== Segment start ==

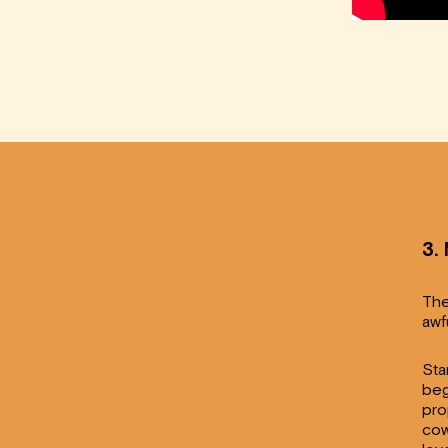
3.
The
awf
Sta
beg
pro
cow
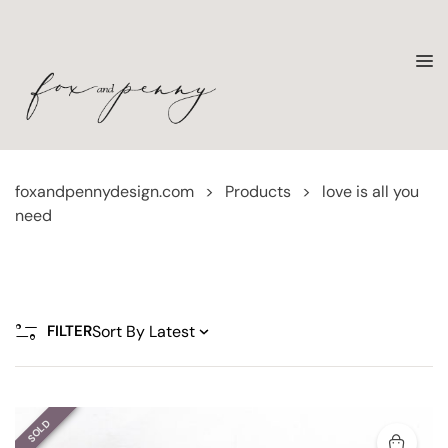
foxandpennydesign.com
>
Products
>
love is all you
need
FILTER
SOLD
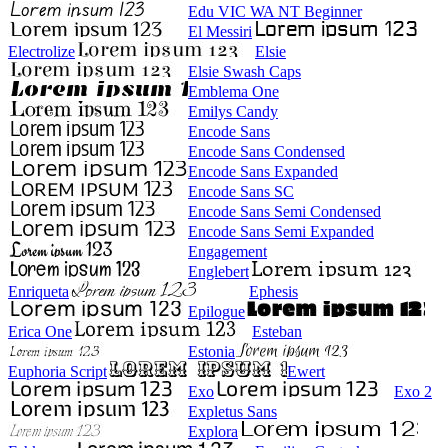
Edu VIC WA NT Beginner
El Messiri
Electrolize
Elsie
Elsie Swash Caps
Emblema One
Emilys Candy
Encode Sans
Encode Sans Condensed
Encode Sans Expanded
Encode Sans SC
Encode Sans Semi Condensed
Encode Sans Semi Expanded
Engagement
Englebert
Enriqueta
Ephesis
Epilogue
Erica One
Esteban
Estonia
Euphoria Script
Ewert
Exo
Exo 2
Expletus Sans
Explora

== Segment end ==
== Segment start ==

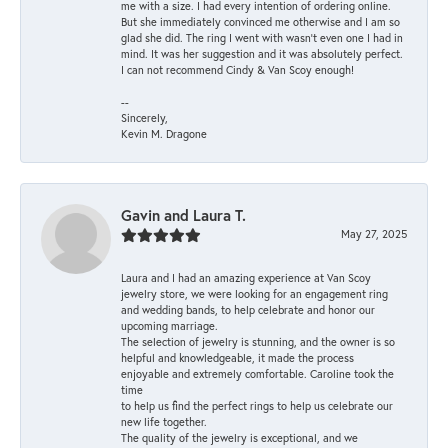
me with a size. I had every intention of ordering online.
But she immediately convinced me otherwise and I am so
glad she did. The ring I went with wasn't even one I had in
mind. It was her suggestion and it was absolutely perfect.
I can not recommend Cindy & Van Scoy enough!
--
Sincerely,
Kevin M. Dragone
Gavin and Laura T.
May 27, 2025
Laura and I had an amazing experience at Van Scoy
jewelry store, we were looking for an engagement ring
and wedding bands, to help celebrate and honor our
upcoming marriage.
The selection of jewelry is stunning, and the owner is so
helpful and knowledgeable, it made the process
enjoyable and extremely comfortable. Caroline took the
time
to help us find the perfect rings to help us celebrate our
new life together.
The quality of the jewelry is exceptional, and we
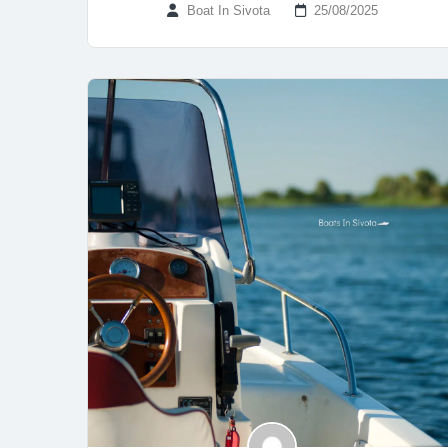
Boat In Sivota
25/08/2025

== Segment end ==

ABOUT THIS EXERCISE:
Whenever a line in the entries holds the word "perfect", copy that line.

TASK OUTPUT:
mind. It was her suggestion and it was absolutely perfect.
to help us find the perfect rings to help us celebrate our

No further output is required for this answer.